J.B. Holmes didn’t invent slow play, and if you ask his fellow Tour types they’ll tell you he’s not even the most egregious offender, but as dusk turned to dark on Sunday he was an easy target for the circuit’s pace-of-play woes.
Playing alongside Ryan Palmer and Alex Noren in the day’s final group, Holmes – needing an eagle to match clubhouse leader Jason Day at 10 under – ruminated over his second shot into the par-5 18th hole for more than four minutes.
Go for the green with a 5-wood, go for the green with a 3-wood, lay up – he considered all his options, and then he considered them again.

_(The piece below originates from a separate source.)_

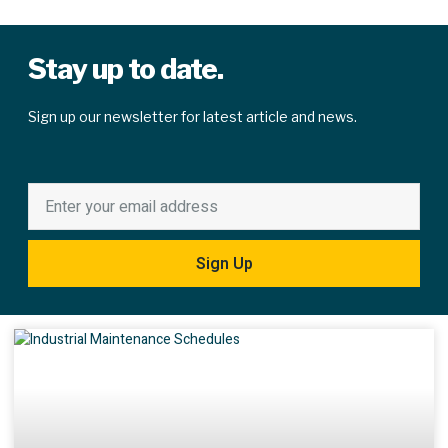
Stay up to date.
Sign up our newsletter for latest article and news.
Sign Up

“It was between the 5-wood - I didn’t think it was going to get there - and the 3-wood would have gone back there where [Noren] was [long],” explained Holmes, who was unapologetic for the time it took him to play his second shot. “That pin being in the bowl, I thought I had a better chance of holing out with a wedge than I did trying to chip one in.”
After four minutes, Holmes decided to lay up, in the rough no less. Four minutes. People buy real-estate with less thought and angst.
If this sounds as if Holmes is being made out to be the fall guy for a painfully slow day that will now conclude with an anticlimactic finish, let the experts have their say.
“Anytime today J.B.,” Luke Donald tweeted. “Last group was over a hole behind, we can all blame J.B., and yes the player should take responsibility for their pace of play, but if they don’t that’s why we have Tour officials. They needed to step in a while ago.”
Holmes was playing for his fifth Tour title and a $1.24 million paycheck. Being prudent is baked into that cake. But then no other major sport operates without some sort of time element.
The NBA has a shot clock, the NFL has a play clock and even Major League Baseball, which has clung to its timeless nature for eons, seems destined to institute a pitch clock this season. It’s all a response to the world we live in and the demands on everyone’s time, yet the Tour – which allows 40 seconds for a player to play a shot, but only when they are being timed, which Holmes was obviously not – seems content to literally allow day to turn to night on the issue.
Holmes is the low-hanging fruit in this most recent episode, an easy target for a complicated problem. Should he have helped things along by maybe taking, say, only two minutes to pull the trigger? Absolutely. But that wouldn’t have spared the fans, sponsors and players from having to come back for the conclusion of the playoff.
No, on this Donald struck the perfect chord; it’s long past time for the Tour to do something meaningful to speed up play.